(Collected data)
--------------------------------------------------
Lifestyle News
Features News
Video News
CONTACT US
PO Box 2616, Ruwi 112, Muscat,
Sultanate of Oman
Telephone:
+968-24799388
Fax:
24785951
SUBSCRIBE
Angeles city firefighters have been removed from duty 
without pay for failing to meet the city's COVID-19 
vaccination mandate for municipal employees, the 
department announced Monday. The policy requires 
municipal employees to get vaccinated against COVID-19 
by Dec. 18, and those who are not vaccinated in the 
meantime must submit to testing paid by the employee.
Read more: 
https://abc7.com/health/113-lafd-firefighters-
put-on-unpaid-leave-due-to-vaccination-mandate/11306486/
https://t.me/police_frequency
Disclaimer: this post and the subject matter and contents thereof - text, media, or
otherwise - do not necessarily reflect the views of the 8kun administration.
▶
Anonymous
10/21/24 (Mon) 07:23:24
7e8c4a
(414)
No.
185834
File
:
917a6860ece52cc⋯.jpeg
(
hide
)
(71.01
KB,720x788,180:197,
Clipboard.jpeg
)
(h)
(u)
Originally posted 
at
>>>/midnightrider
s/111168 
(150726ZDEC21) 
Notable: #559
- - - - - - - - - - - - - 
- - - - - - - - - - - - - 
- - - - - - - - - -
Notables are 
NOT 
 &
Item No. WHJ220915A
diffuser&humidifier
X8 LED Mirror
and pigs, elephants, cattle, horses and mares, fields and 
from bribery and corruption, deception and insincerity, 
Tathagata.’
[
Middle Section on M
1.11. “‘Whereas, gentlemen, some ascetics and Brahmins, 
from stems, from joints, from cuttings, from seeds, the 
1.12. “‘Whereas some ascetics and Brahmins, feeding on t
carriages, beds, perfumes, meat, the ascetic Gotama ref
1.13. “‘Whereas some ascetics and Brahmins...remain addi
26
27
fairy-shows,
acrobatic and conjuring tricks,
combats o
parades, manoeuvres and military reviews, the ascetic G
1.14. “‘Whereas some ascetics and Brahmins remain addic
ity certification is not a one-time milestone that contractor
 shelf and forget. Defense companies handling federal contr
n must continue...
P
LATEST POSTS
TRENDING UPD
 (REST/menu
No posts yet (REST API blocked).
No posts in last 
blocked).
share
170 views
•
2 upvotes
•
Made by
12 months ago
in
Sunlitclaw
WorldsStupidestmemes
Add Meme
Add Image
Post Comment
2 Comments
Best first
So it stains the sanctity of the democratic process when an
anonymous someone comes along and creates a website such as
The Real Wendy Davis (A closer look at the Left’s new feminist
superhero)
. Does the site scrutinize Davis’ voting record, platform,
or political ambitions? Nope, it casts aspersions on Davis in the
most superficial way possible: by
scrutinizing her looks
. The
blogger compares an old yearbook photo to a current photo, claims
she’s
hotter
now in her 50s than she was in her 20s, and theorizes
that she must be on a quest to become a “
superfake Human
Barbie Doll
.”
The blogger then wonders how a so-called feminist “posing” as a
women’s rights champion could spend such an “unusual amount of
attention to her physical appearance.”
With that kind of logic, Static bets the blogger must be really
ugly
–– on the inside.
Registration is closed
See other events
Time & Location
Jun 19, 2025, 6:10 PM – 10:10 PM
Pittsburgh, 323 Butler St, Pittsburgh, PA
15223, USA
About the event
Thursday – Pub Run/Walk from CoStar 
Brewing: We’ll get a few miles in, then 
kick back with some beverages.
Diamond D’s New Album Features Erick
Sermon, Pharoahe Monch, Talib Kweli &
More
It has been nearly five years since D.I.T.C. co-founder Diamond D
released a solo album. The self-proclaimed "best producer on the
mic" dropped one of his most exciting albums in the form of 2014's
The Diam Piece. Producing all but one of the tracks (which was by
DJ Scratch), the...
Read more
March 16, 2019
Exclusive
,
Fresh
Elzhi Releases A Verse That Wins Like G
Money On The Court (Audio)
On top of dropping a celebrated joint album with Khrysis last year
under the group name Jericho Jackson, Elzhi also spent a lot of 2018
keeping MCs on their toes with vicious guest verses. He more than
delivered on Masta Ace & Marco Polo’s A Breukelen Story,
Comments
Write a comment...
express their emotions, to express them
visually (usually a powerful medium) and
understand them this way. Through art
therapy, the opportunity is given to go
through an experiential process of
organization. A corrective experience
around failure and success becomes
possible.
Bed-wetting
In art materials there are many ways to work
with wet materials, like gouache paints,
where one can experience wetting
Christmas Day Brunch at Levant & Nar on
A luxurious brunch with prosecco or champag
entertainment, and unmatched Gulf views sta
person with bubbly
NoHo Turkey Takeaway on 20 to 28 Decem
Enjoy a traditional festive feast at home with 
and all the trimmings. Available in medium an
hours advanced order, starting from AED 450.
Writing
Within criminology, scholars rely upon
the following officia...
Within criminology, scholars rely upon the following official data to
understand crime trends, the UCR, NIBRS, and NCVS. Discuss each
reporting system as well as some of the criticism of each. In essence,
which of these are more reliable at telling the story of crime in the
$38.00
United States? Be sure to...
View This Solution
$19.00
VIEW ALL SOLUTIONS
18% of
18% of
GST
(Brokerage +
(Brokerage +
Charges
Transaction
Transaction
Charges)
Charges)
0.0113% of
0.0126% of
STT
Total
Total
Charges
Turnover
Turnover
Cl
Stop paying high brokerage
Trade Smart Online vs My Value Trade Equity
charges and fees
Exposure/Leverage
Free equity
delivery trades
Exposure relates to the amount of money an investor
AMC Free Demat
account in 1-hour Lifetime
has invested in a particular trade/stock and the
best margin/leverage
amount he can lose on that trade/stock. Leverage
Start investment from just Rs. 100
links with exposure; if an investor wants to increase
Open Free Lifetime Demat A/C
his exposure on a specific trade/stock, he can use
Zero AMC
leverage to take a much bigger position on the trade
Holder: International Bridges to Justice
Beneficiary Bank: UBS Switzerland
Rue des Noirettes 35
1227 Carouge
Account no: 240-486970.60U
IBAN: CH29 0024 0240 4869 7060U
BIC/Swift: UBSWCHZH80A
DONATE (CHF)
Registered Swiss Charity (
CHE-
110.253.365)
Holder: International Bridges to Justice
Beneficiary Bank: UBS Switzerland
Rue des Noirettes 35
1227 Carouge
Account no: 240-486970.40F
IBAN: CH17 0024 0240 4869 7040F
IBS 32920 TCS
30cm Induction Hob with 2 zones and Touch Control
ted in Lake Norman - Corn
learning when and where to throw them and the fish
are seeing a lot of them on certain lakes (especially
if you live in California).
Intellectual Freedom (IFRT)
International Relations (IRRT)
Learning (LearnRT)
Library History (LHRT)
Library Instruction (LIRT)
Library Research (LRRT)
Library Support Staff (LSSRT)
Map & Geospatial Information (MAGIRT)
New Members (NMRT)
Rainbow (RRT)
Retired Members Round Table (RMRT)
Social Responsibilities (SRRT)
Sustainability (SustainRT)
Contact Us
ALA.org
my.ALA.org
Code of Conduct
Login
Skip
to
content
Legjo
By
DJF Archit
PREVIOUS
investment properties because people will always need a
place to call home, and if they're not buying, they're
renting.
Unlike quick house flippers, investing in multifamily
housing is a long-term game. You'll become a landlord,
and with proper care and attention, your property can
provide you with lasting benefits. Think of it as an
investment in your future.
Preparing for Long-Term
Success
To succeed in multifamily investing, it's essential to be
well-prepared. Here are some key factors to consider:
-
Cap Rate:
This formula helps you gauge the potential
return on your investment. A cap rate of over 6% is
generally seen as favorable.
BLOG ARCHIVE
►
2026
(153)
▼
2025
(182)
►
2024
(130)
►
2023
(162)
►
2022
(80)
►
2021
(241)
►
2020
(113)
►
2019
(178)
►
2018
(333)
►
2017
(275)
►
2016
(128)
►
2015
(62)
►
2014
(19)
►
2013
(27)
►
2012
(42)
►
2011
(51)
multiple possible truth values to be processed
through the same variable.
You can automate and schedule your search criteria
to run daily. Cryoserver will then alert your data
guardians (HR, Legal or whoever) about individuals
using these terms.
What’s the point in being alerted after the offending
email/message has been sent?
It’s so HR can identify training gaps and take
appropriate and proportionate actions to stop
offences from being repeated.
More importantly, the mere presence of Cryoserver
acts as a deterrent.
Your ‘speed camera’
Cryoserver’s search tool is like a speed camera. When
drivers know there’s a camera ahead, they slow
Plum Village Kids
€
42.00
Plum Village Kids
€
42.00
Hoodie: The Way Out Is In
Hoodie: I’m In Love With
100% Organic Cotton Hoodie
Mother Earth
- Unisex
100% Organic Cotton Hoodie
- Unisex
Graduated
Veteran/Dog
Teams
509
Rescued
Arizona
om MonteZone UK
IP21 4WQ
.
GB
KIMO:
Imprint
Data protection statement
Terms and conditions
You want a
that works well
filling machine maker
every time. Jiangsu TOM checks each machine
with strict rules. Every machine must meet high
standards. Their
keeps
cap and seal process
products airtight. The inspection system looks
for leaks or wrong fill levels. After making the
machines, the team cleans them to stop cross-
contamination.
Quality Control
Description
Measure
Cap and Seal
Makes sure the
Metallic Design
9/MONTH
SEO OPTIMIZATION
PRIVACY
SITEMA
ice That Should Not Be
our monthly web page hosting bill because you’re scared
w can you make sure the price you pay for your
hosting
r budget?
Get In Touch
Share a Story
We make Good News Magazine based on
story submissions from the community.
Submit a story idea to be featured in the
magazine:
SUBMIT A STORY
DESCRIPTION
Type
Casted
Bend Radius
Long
--------------------------------------------------
• _Task directions_:
Repeat exactly the lines of the data from the first one through the line with "department announced Monday.", both of them included.

• _Exercise output_:
Lifestyle News
Features News
Video News
CONTACT US
PO Box 2616, Ruwi 112, Muscat,
Sultanate of Oman
Telephone:
+968-24799388
Fax:
24785951
SUBSCRIBE
Angeles city firefighters have been removed from duty 
without pay for failing to meet the city's COVID-19 
vaccination mandate for municipal employees, the 
department announced Monday. The policy requires 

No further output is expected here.